Task statement >>
Each line below that holds the string "Dakar" counts once; report the total and nothing else.

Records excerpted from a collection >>

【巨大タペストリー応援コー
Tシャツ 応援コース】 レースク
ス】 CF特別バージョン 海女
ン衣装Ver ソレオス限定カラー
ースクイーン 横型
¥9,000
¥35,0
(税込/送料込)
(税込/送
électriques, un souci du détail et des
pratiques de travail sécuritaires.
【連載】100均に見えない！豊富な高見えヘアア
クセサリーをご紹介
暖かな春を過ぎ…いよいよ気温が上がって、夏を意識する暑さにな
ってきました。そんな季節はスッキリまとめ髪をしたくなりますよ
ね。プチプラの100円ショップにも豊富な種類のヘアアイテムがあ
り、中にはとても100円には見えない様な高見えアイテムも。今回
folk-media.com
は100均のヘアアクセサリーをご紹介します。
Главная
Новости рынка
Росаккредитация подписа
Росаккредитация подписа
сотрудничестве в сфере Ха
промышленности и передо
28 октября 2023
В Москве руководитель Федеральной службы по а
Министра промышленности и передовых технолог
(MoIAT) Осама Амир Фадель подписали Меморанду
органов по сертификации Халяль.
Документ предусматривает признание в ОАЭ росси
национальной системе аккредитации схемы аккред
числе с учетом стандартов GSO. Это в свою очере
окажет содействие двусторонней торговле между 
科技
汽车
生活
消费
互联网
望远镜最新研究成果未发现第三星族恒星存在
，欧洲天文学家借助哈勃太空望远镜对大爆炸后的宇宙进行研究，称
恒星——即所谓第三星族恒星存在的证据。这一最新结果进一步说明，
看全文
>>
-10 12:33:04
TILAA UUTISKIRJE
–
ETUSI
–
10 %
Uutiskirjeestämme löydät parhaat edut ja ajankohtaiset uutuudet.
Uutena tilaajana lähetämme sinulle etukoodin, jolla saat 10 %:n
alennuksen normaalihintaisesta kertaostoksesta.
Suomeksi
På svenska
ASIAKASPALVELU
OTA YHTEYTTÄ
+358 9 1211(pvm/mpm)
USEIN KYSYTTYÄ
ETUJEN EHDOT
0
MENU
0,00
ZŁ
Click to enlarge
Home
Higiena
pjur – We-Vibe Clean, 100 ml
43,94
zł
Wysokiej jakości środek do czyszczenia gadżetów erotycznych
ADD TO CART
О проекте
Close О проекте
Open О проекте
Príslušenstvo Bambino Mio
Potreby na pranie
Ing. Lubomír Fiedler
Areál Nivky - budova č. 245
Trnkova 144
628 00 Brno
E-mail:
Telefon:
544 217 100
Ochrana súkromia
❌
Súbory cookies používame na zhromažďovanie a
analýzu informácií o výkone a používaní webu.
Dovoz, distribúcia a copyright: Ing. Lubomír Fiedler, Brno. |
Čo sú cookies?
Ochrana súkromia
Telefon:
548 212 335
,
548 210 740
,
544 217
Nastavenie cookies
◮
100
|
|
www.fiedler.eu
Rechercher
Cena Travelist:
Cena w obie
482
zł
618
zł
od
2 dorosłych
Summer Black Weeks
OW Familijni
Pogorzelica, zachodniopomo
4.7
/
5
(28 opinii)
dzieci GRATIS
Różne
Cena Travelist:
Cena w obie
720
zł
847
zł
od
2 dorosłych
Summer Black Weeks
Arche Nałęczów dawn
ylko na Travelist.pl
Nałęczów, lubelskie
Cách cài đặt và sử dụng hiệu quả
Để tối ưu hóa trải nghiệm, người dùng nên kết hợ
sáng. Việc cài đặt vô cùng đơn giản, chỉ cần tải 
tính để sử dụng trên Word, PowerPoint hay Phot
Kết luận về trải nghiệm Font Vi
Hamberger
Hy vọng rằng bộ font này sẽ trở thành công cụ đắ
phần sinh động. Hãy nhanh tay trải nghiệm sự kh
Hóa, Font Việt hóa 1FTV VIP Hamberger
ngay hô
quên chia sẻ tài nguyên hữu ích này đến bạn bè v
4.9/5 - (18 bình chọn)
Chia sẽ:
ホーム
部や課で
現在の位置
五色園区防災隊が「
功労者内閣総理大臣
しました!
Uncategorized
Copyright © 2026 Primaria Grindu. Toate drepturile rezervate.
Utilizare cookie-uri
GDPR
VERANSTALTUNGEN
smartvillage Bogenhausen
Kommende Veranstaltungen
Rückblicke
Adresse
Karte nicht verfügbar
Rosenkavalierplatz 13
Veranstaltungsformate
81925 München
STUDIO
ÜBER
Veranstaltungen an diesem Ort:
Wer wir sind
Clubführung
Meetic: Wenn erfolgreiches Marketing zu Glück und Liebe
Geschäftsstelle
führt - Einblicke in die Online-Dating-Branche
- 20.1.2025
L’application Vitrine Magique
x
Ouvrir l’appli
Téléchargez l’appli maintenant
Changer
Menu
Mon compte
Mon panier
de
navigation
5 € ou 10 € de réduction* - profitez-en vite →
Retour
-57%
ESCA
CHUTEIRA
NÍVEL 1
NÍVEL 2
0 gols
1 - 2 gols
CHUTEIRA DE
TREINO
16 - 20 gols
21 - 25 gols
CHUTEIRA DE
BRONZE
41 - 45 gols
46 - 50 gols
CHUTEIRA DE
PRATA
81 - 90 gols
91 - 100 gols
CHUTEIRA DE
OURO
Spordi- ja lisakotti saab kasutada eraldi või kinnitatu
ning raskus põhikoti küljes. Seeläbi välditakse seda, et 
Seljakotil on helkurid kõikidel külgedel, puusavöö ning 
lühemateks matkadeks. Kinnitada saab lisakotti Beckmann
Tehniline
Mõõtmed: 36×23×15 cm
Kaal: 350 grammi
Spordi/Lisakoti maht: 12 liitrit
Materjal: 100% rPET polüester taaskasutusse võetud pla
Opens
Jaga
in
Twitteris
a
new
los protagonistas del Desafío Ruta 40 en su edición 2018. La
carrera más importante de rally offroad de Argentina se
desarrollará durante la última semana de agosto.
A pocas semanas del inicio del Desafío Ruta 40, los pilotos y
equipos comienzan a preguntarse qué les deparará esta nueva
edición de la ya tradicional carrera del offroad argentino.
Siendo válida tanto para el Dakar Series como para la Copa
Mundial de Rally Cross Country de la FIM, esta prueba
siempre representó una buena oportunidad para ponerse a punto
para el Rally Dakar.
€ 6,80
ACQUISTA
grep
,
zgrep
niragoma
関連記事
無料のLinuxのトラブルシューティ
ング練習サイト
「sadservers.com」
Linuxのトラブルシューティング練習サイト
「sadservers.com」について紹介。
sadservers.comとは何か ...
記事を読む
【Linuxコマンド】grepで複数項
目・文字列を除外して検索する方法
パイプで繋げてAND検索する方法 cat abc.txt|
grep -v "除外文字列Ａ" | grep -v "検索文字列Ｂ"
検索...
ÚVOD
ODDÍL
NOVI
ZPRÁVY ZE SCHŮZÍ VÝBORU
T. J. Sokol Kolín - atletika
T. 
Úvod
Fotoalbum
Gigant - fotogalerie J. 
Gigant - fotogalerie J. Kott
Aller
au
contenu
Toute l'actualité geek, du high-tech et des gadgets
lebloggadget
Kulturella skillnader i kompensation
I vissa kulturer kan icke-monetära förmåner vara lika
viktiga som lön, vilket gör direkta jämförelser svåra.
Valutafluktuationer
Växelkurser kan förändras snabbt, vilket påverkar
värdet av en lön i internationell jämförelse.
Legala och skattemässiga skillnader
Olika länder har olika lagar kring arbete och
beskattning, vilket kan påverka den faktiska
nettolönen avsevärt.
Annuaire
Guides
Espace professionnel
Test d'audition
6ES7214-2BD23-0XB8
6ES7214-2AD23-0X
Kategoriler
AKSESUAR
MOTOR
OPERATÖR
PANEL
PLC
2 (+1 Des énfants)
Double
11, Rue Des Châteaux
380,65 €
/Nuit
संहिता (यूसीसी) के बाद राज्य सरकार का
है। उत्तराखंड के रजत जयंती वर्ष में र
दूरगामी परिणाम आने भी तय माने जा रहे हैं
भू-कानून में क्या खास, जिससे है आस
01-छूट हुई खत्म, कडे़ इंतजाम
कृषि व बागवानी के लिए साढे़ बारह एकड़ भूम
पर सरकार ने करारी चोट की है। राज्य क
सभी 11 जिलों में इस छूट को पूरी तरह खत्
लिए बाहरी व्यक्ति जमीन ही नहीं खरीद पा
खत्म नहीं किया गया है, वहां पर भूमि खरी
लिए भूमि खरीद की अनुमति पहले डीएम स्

Exercise answer >>
2